Photo Finish
- First edition
- Author: Ngaio Marsh
- Language: English
- Series: Roderick Alleyn
- Genre: Detective fiction
- Publisher: Collins Crime Club
- Publication date: 1980
- Media type: Print ()
- Pages: 262
- ISBN: 0-00-231857-1
- Preceded by: Grave Mistake
- Followed by: Light Thickens

= Photo Finish (novel) =

1980 detective novel by Ngaio Marsh

Photo Finish (novel) is a detective novel by Ngaio Marsh; it is the thirty-first, and penultimate, novel to feature Roderick Alleyn, and was first published in 1980. Set in a millionaire's island mansion on a lake in New Zealand's South Island, it is the last of Ngaio Marsh's four New Zealand set novels - the others being Vintage Murder (1937), Colour Scheme (1943) and Died in the Wool (1945).

==Plot summary==

Inspector Alleyn and his wife, the painter Agatha Troy, are invited to the luxury home of millionaire Montague V Reece, newly built on a lake in New Zealand's South Island for his mistress, the international opera star Isabella Sommita. Alleyn's commission is to investigate and stop the activities of a masked paparazzo who has been persecuting Sommita with unauthorised, unflattering photos published under the name of 'Strix'. Troy is commissioned to paint the diva's portrait.

An extended house party gathers for the world premiere of a new opera 'The Alien Corn', based on the biblical Ruth story and featuring La Sommita's famous high note A 'in alt', composed by a handsome young composer. La Sommita scooped up this composer as her latest lover. She lacks the judgement and taste to see that the opera is no good.
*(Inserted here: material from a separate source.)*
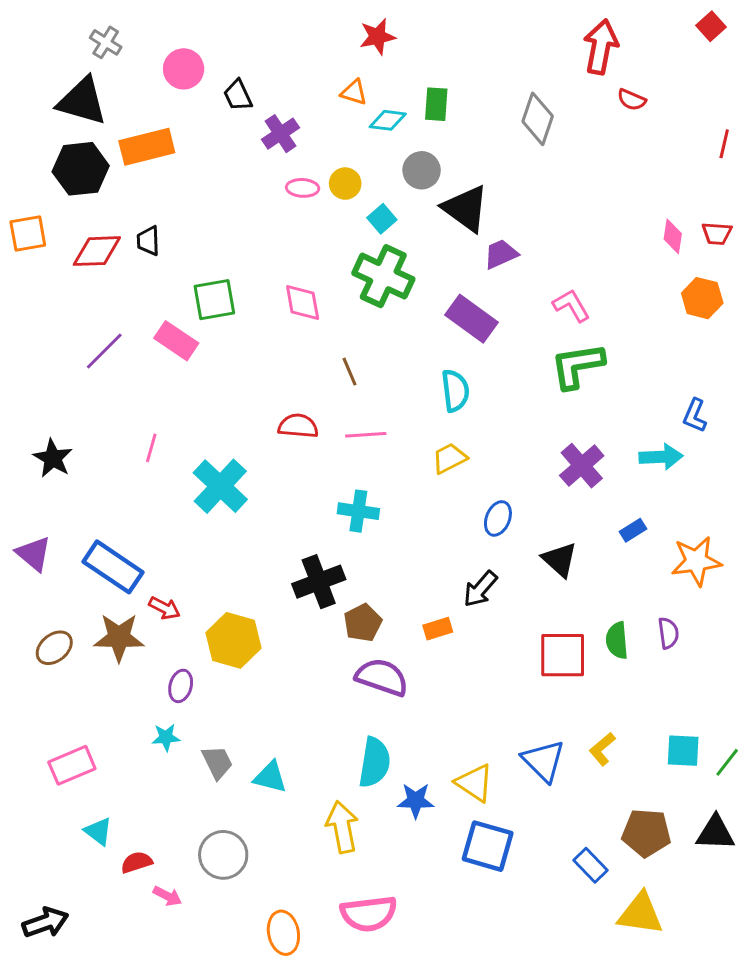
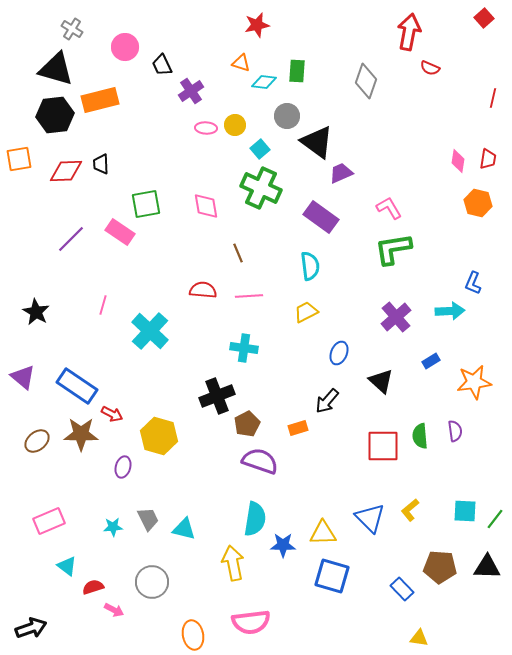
red trapezoid: (717, 233) -> (488, 159), turned -85
cyan star: (166, 737) -> (113, 527), moved
yellow triangle: (474, 783) -> (323, 533), turned -36
yellow triangle: (640, 914) -> (419, 638), moved, size x0.6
"Corn is right", as her longtime vocal coach Signor Lattienzo comments. The premiere is an embarrassing fiasco and La Sommita is found dead in her bedroom, stabbed through the heart with a photo of herself impaled on the dagger.

==Reception==
Newgate Callendar (pseudonym for Harold C. Schonberg} in The New York Times was impressed that Marsh wrote so well, though having already turned 80. Of this novel, he said "Part of the solution has elements of the old locked-door problem. Characterizations are, as always, sharply drawn, and there is a great deal of quiet humor. Photo Finish is a book that should make all readers happy."

==Background ==
Marsh biographer Joanne Drayton quotes TV presenter Max Cryer reporting that Marsh told him in an interview at the time of the novel's publication, that the character of Isabella Sommita was inspired by Maria Callas.